◆ Exercise aim ◆
Make an exact copy of the entries, and keep any pictures out of it.

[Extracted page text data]

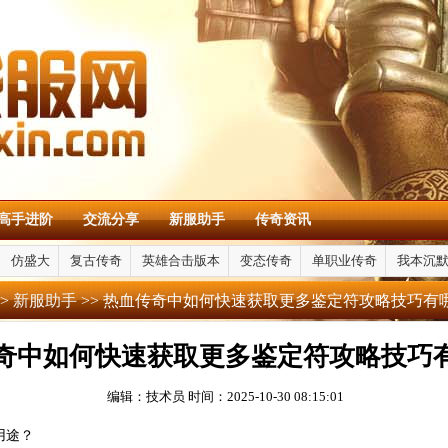
高手进阶
交流分享
新服助手
传奇资讯
仿盛大
复古传奇
英雄合击版本
变态传奇
单职业传奇
我本沉
>
新服助手
>> 热血传奇中如何快速获取更多鉴定符攻略技巧有
奇中如何快速获取更多鉴定符攻略技巧
编辑：技术员
时间：2025-10-30 08:15:01
用途？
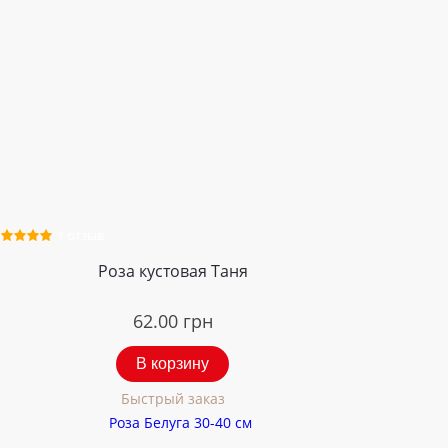
1 отзыв
Роза кустовая Таня
62.00
грн
В корзину
Быстрый заказ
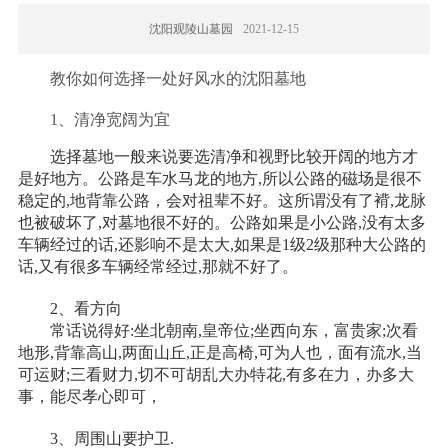
沈阳观陵山墓园
2021-12-15
教你如何选择一处好风水的沈阳墓地
1、清净宽阔为宜
选择墓地一般来说要选清净和视野比较开阔的地方才
是好地方。公路是车水马龙的地方,所以公路的磁场是很不
稳定的,地背靠公路，会对祖辈不好。这所谓没有了褙,龙脉
也被破坏了,对墓地很不好的。公路如果是小公路,没有太多
车辆经过的话,还影响不是太大,如果是1级2级那种大公路的
话,又有很多车辆经常经过,那就不好了。
2、看方向
常话说得好:坐北朝南,皇帝位;坐西向东，富贵家;次看
地形,背靠高山,两面山丘,正是高椅,可为人也，面有流水,当
可运财;三看财力,切不可胡乱大办特花,有多在力，办多大
事，能尽孝心即可，
3、周围山要护卫.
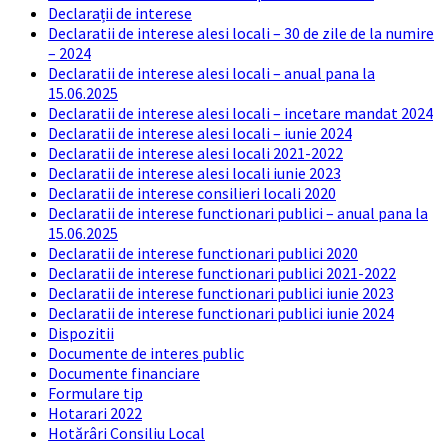
Declarații de interese
Declaratii de interese alesi locali – 30 de zile de la numire
– 2024
Declaratii de interese alesi locali – anual pana la
15.06.2025
Declaratii de interese alesi locali – incetare mandat 2024
Declaratii de interese alesi locali – iunie 2024
Declaratii de interese alesi locali 2021-2022
Declaratii de interese alesi locali iunie 2023
Declaratii de interese consilieri locali 2020
Declaratii de interese functionari publici – anual pana la
15.06.2025
Declaratii de interese functionari publici 2020
Declaratii de interese functionari publici 2021-2022
Declaratii de interese functionari publici iunie 2023
Declaratii de interese functionari publici iunie 2024
Dispozitii
Documente de interes public
Documente financiare
Formulare tip
Hotarari 2022
Hotărâri Consiliu Local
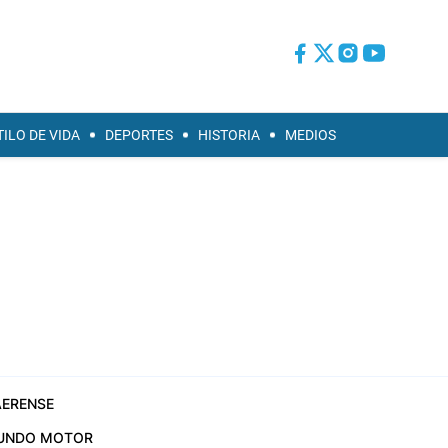
TILO DE VIDA
DEPORTES
HISTORIA
MEDIOS
ERENSE
UNDO MOTOR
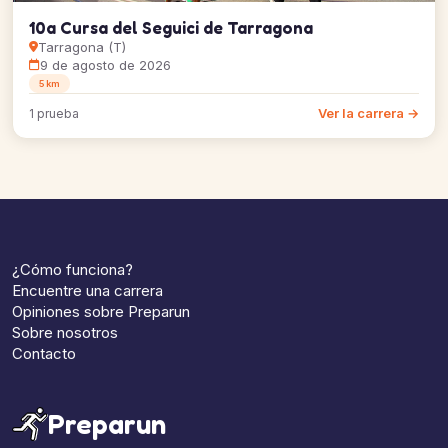
10a Cursa del Seguici de Tarragona
Tarragona (T)
9 de agosto de 2026
5 km
Ver la carrera →
1 prueba
¿Cómo funciona?
Encuentre una carrera
Opiniones sobre Preparun
Sobre nosotros
Contacto
Preparun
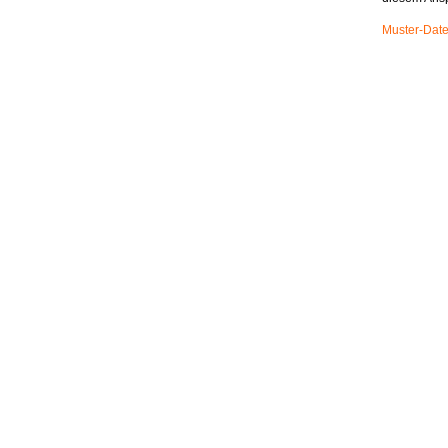
Muster-Date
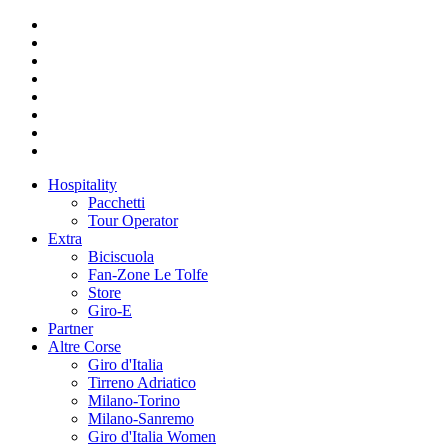
Hospitality
Pacchetti
Tour Operator
Extra
Biciscuola
Fan-Zone Le Tolfe
Store
Giro-E
Partner
Altre Corse
Giro d'Italia
Tirreno Adriatico
Milano-Torino
Milano-Sanremo
Giro d'Italia Women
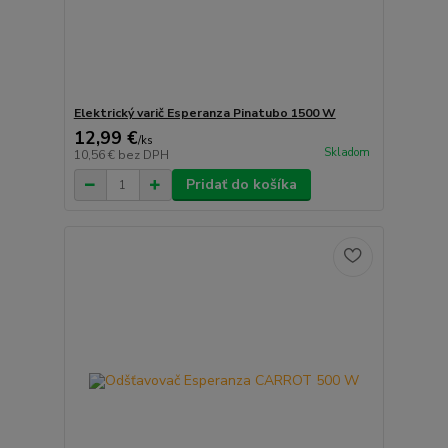
Elektrický varič Esperanza Pinatubo 1500 W
12,99 €
/
ks
Skladom
10,56 €
bez DPH
Pridať do košíka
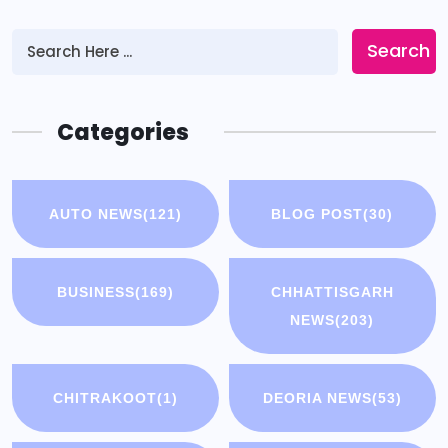
Search
Categories
AUTO NEWS
(121)
BLOG POST
(30)
BUSINESS
(169)
CHHATTISGARH
NEWS
(203)
CHITRAKOOT
(1)
DEORIA NEWS
(53)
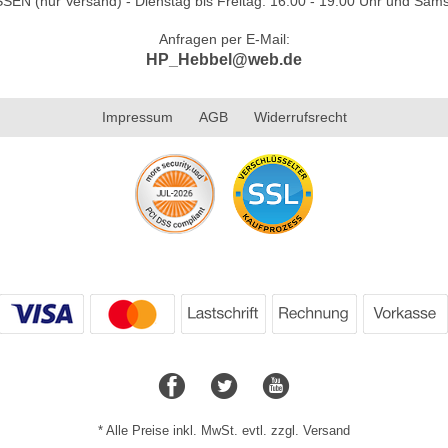
N (nur Versand) - Dienstag bis Freitag: 16.00 - 19.00 Uhr und Sams
Anfragen per E-Mail:
HP_Hebbel@web.de
Impressum
AGB
Widerrufsrecht
* Alle Preise inkl. MwSt. evtl. zzgl. Versand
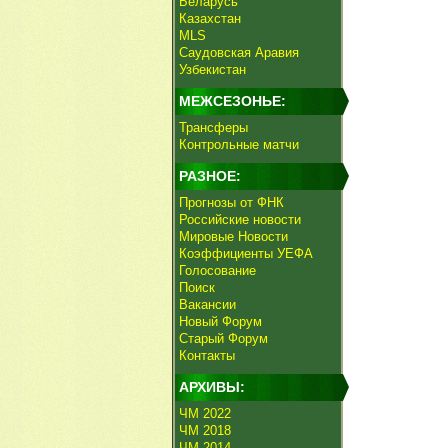
Беларусь
Казахстан
MLS
Саудовская Аравия
Узбекистан
МЕЖСЕЗОНЬЕ:
Трансферы
Контрольные матчи
РАЗНОЕ:
Прогнозы от ФНК
Российские новости
Мировые Новости
Коэффициенты УЕФА
Голосование
Поиск
Вакансии
Новый Форум
Старый Форум
Контакты
АРХИВЫ:
ЧМ 2022
ЧМ 2018
ЧМ 2014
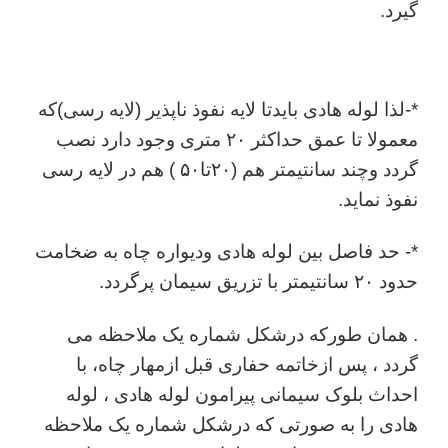
گیرد.
*-لذا لوله هادی بایدتا لایه نفوذ ناپذیر (لایه رسی)که
معمولا تا عمق حداکثر ۲۰ متری وجود دارد نصب
گردد وچند سانتیمتر هم (۲۰تا۵۰ ) هم در لایه رسی
نفوذ نماید.
*- حد فاصل بین لوله هادی ودیواره چاه به ضخامت
حدود ۲۰ سانتیمتر با تزریق سیمان پرگردد.
. همان طورکه درشکل شماره یک ملاحظه می
گردد ، پس ازخاتمه حفاری قبل ازمهار چاه، با
احداث بلوک سیمانی پیرامون لوله هادی ، لوله
هادی را به صورتی که درشکل شماره یک ملاحظه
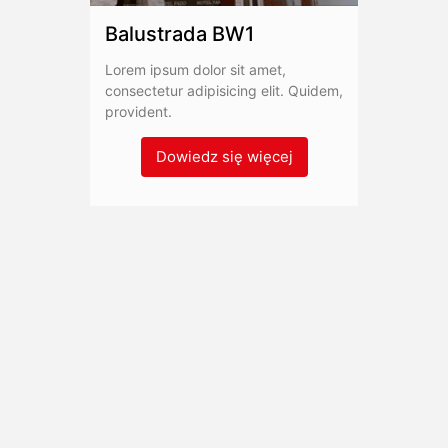
Balustrada BW1
Lorem ipsum dolor sit amet,
consectetur adipisicing elit. Quidem,
provident.
Dowiedz się więcej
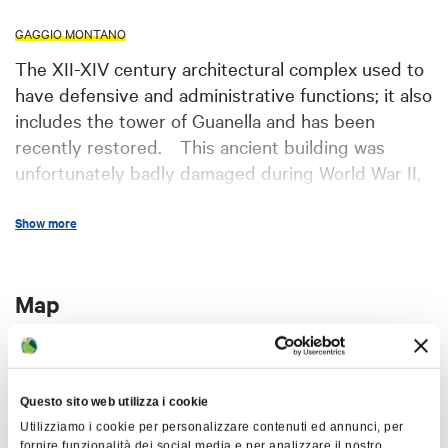
GAGGIO MONTANO
The XII-XIV century architectural complex used to
have defensive and administrative functions; it also
includes the tower of Guanella and has been
recently restored. This ancient building was
unfortunately badly damaged during World War II,
but further renovation prevented its collapse.
Show more
The tower has very interesting features, such as
doors and windows (some of which currently
blocked by bricks) and a coat of arms with two
Map
hands that hold each other. The tower also
included a palace with battlements and with a
+
prison; it is possible that in the Middle Ages this
building might have housed the justice palace
−
Questo sito web utilizza i cookie
during the reign of Matilde of Canossa.
Utilizziamo i cookie per personalizzare contenuti ed annunci, per
fornire funzionalità dei social media e per analizzare il nostro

◆ Reply ◆
高手进阶
交流分享
新服助手
传奇资讯
仿盛大
复古传奇
英雄合击版本
变态传奇
单职业传奇
我本沉
>
新服助手
>> 热血传奇中如何快速获取更多鉴定符攻略技巧有
奇中如何快速获取更多鉴定符攻略技巧
编辑：技术员
时间：2025-10-30 08:15:01
用途？
1 отзыв
Роза кустовая Таня
62.00
грн
В корзину
Быстрый заказ
沈阳观陵山墓园
2021-12-15
教你如何选择一处好风水的沈阳墓地
1、清净宽阔为宜
选择墓地一般来说要选清净和视野比较开阔的地方才
是好地方。公路是车水马龙的地方,所以公路的磁场是很不
稳定的,地背靠公路，会对祖辈不好。这所谓没有了褙,龙脉
也被破坏了,对墓地很不好的。公路如果是小公路,没有太多
车辆经过的话,还影响不是太大,如果是1级2级那种大公路的
话,又有很多车辆经常经过,那就不好了。
2、看方向
常话说得好:坐北朝南,皇帝位;坐西向东，富贵家;次看
地形,背靠高山,两面山丘,正是高椅,可为人也，面有流水,当
可运财;三看财力,切不可胡乱大办特花,有多在力，办多大
事，能尽孝心即可，
3、周围山要护卫.
Declarații de interese
Declaratii de interese alesi locali – 30 de zile de la numire
– 2024
Declaratii de interese alesi locali – anual pana la
15.06.2025
Declaratii de interese alesi locali – incetare mandat 2024
Declaratii de interese alesi locali – iunie 2024
Declaratii de interese alesi locali 2021-2022
Declaratii de interese alesi locali iunie 2023
Declaratii de interese consilieri locali 2020
Declaratii de interese functionari publici – anual pana la
15.06.2025
Declaratii de interese functionari publici 2020
Declaratii de interese functionari publici 2021-2022
Declaratii de interese functionari publici iunie 2023
Declaratii de interese functionari publici iunie 2024
Dispozitii
Documente de interes public
Documente financiare
Formulare tip
Hotarari 2022
Hotărâri Consiliu Local
TILO DE VIDA
DEPORTES
HISTORIA
MEDIOS
ERENSE
UNDO MOTOR
10a Cursa del Seguici de Tarragona
Tarragona (T)
9 de agosto de 2026
5 km
Ver la carrera →
1 prueba
¿Cómo funciona?
Encuentre una carrera
Opiniones sobre Preparun
Sobre nosotros
Contacto
Preparun
Muster-Date
Hospitality
Pacchetti
Tour Operator
Extra
Biciscuola
Fan-Zone Le Tolfe
Store
Giro-E
Partner
Altre Corse
Giro d'Italia
Tirreno Adriatico
Milano-Torino
Milano-Sanremo
Giro d'Italia Women
Elektrický varič Esperanza Pinatubo 1500 W
12,99 €
/
ks
Skladom
10,56 €
bez DPH
Pridať do košíka
Search
Categories
AUTO NEWS
(121)
BLOG POST
(30)
BUSINESS
(169)
CHHATTISGARH
NEWS
(203)
CHITRAKOOT
(1)
DEORIA NEWS
(53)
N (nur Versand) - Dienstag bis Freitag: 16.00 - 19.00 Uhr und Sams
Anfragen per E-Mail:
HP_Hebbel@web.de
Impressum
AGB
Widerrufsrecht
* Alle Preise inkl. MwSt. evtl. zzgl. Versand
Беларусь
Казахстан
MLS
Саудовская Аравия
Узбекистан
МЕЖСЕЗОНЬЕ:
Трансферы
Контрольные матчи
РАЗНОЕ:
Прогнозы от ФНК
Российские новости
Мировые Новости
Коэффициенты УЕФА
Голосование
Поиск
Вакансии
Новый Форум
Старый Форум
Контакты
АРХИВЫ:
ЧМ 2022
ЧМ 2018
ЧМ 2014
گیرد.
*-لذا لوله هادی بایدتا لایه نفوذ ناپذیر (لایه رسی)که
معمولا تا عمق حداکثر ۲۰ متری وجود دارد نصب
گردد وچند سانتیمتر هم (۲۰تا۵۰ ) هم در لایه رسی
نفوذ نماید.
*- حد فاصل بین لوله هادی ودیواره چاه به ضخامت
حدود ۲۰ سانتیمتر با تزریق سیمان پرگردد.
. همان طورکه درشکل شماره یک ملاحظه می
گردد ، پس ازخاتمه حفاری قبل ازمهار چاه، با
احداث بلوک سیمانی پیرامون لوله هادی ، لوله
هادی را به صورتی که درشکل شماره یک ملاحظه
Balustrada BW1
Lorem ipsum dolor sit amet,
consectetur adipisicing elit. Quidem,
provident.
Dowiedz się więcej
GAGGIO MONTANO
The XII-XIV century architectural complex used to
have defensive and administrative functions; it also
includes the tower of Guanella and has been
recently restored. This ancient building was
unfortunately badly damaged during World War II,
but further renovation prevented its collapse.
Show more
The tower has very interesting features, such as
doors and windows (some of which currently
blocked by bricks) and a coat of arms with two
Map
hands that hold each other. The tower also
included a palace with battlements and with a
+
prison; it is possible that in the Middle Ages this
building might have housed the justice palace
−
Questo sito web utilizza i cookie
during the reign of Matilde of Canossa.
Utilizziamo i cookie per personalizzare contenuti ed annunci, per
fornire funzionalità dei social media e per analizzare il nostro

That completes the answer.